Skip to main content

ts-shape filters, transforms and engineers your timeseries dataframe

Project description

ts-shape | Timeseries Shaper

pypi version downloads CI docs License: MIT Python 3.10+

ts-shape is a composable, production-ready Python toolkit for loading, shaping, and analysing industrial timeseries data.
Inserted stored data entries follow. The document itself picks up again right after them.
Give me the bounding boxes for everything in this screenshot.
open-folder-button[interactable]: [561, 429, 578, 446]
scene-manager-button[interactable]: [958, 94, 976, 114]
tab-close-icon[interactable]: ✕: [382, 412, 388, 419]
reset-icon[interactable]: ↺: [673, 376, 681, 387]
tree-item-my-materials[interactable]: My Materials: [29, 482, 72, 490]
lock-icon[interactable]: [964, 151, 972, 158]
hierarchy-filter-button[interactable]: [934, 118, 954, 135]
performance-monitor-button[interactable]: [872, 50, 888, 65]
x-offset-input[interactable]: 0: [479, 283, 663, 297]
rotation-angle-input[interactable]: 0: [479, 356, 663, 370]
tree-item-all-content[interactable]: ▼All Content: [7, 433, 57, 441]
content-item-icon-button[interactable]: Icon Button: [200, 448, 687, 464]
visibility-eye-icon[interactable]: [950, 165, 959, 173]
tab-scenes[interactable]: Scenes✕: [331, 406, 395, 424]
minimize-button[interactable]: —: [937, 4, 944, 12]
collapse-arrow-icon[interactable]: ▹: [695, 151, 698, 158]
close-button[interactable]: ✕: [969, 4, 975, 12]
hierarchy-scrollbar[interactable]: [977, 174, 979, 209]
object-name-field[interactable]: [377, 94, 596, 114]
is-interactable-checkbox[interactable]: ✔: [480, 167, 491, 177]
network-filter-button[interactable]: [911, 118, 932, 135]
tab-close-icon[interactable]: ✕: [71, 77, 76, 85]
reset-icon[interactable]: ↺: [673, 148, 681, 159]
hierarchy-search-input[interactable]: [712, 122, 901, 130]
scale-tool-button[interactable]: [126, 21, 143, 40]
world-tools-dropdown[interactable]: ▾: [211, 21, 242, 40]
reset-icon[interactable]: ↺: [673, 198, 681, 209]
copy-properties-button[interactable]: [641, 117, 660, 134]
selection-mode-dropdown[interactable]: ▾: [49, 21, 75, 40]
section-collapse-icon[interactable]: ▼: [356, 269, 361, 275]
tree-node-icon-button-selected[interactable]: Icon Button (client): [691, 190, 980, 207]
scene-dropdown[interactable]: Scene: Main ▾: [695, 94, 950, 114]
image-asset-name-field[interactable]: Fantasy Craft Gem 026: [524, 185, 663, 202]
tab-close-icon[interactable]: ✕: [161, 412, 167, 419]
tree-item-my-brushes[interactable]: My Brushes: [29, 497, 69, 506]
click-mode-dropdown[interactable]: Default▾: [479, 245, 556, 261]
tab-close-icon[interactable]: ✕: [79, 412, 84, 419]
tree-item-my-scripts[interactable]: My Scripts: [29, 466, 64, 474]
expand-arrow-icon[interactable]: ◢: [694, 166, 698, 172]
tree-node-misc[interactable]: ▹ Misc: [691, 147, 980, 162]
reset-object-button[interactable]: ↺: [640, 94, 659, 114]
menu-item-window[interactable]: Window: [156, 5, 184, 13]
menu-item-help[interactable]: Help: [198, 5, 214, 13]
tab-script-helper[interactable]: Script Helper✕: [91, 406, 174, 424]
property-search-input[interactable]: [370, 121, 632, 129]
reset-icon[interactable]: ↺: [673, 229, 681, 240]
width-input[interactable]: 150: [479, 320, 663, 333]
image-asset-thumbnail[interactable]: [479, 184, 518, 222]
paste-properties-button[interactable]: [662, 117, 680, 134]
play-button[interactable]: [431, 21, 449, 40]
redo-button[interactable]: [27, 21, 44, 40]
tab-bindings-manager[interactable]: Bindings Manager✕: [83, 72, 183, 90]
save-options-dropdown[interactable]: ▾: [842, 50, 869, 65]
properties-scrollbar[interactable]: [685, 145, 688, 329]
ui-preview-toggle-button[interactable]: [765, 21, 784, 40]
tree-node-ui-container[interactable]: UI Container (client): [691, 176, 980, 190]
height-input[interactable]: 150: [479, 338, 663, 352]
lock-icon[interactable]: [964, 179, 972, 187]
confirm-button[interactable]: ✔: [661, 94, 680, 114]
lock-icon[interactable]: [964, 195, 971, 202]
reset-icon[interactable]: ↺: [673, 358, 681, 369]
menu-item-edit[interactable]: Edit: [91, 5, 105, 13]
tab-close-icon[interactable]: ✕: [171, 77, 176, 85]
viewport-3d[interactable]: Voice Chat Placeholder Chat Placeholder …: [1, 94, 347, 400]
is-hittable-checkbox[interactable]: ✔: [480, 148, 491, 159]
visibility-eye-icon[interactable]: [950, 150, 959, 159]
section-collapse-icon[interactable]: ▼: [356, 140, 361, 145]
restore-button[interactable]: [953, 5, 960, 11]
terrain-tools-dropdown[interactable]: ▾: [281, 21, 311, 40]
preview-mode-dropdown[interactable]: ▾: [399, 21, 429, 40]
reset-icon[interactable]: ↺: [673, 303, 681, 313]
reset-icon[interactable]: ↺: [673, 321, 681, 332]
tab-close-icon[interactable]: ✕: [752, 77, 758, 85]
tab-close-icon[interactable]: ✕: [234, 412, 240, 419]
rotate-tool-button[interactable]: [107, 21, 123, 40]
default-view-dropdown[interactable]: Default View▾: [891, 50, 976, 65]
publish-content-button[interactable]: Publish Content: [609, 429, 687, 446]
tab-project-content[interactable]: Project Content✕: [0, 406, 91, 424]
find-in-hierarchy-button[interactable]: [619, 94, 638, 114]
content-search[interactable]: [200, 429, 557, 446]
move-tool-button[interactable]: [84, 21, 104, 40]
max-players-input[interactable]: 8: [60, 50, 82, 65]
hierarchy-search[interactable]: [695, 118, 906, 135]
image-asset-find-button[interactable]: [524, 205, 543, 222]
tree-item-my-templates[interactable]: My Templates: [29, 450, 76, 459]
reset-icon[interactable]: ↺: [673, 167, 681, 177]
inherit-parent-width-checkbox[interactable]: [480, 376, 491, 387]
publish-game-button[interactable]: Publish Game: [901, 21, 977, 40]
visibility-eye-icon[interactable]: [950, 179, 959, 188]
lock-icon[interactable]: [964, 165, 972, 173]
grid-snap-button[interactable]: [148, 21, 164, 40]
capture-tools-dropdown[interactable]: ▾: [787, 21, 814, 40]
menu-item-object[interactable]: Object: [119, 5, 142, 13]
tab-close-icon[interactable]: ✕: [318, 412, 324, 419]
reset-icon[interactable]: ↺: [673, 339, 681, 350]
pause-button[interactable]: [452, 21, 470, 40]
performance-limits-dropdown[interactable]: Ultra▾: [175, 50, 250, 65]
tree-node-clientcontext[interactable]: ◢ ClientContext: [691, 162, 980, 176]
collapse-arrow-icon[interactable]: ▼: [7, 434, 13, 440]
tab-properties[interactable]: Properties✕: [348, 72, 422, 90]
Built for manufacturing and IoT, it follows a simple DataFrame-in, DataFrame-out philosophy across loaders, transforms, feature extractors, and event detectors.


Key Features

  • Unified DataFrame workflow -- Load timeseries + metadata, join on uuid, process.
  • Modular packs -- Quality, Production, Engineering, Maintenance, Supply Chain events.
  • Performance-aware -- Vectorised ops, chunked DB reads, concurrent I/O.
  • Zero ML dependencies -- Core uses only pandas, numpy, scipy.
  • Multi-source loaders -- Parquet, S3, Azure Blob, TimescaleDB, REST APIs.

Installation

pip install ts-shape

# Recommended: parquet engine
pip install pyarrow          # or: pip install fastparquet

Optional integrations:

Integration Install
Azure Blob Storage pip install azure-storage-blob
Azure AAD + management pip install azure-identity azure-mgmt-storage
S3 proxy access Included via s3fs
TimescaleDB / PostgreSQL pip install ts-shape[postgres] or any SQLAlchemy-compatible driver

Quick Start

import pandas as pd
from ts_shape.events.quality.outlier_detection import OutlierDetectionEvents
from ts_shape.events.quality.statistical_process_control import StatisticalProcessControlRuleBased

# Load your timeseries data
df = pd.read_parquet("my_data.parquet")

# Detect outliers
detector = OutlierDetectionEvents(df, value_column="value_double")
outliers = detector.detect_outliers_zscore(threshold=3.0)

# Run SPC analysis
spc = StatisticalProcessControlRuleBased(
    df, actual_uuid="sensor:temp", tolerance_uuid="limit:temp"
)
violations = spc.process()

Data Model

ts-shape works with a standardised timeseries DataFrame schema:

Column Type Description
systime datetime64[ns] Timestamp (sorted, tz-aware supported)
uuid str Signal identifier
value_double float64 Numeric values
value_integer int64 Integer values
value_bool bool Boolean values
value_string str String values
is_delta bool Change indicator

All classes inherit from a common Base class that automatically detects time columns, converts to datetime, and sorts by timestamp.


Architecture

ts_shape/
├── loader/              # Data Loading & Integration
│   ├── timeseries/      # Parquet, S3, Azure Blob, TimescaleDB, Energy API
│   ├── metadata/        # JSON, REST API, Database metadata
│   └── combine/         # DataIntegratorHybrid (merge timeseries + metadata)
│
├── transform/           # Data Transformation
│   ├── filter/          # Numeric, String, Boolean, DateTime, Custom filters
│   ├── calculator/      # Arithmetic operations (scale, offset, power, etc.)
│   ├── functions/       # Lambda/callable application
│   └── time_functions/  # Timestamp conversion, timezone operations
│
├── features/            # Feature Extraction
│   ├── stats/           # Numeric, String, Boolean, Timestamp statistics
│   ├── time_stats/      # Time-windowed aggregations
│   └── cycles/          # Cycle detection & processing (6 methods)
│
├── events/              # Event Detection (Domain Packs)
│   ├── quality/         # Outlier detection, SPC (8 rules), tolerance deviation
│   ├── production/      # OEE, machine state, throughput, shift, downtime, alarms, batches
│   ├── engineering/     # Setpoint changes, startup detection, control quality
│   ├── maintenance/     # Degradation, failure prediction, vibration analysis
│   └── supplychain/     # Inventory monitoring, lead time, demand patterns
│
├── context/             # Value mapping (categorical codes → labels)
└── utils/               # Base class and shared utilities

Packs Overview

Quality Events

Detect anomalies and process deviations in sensor data.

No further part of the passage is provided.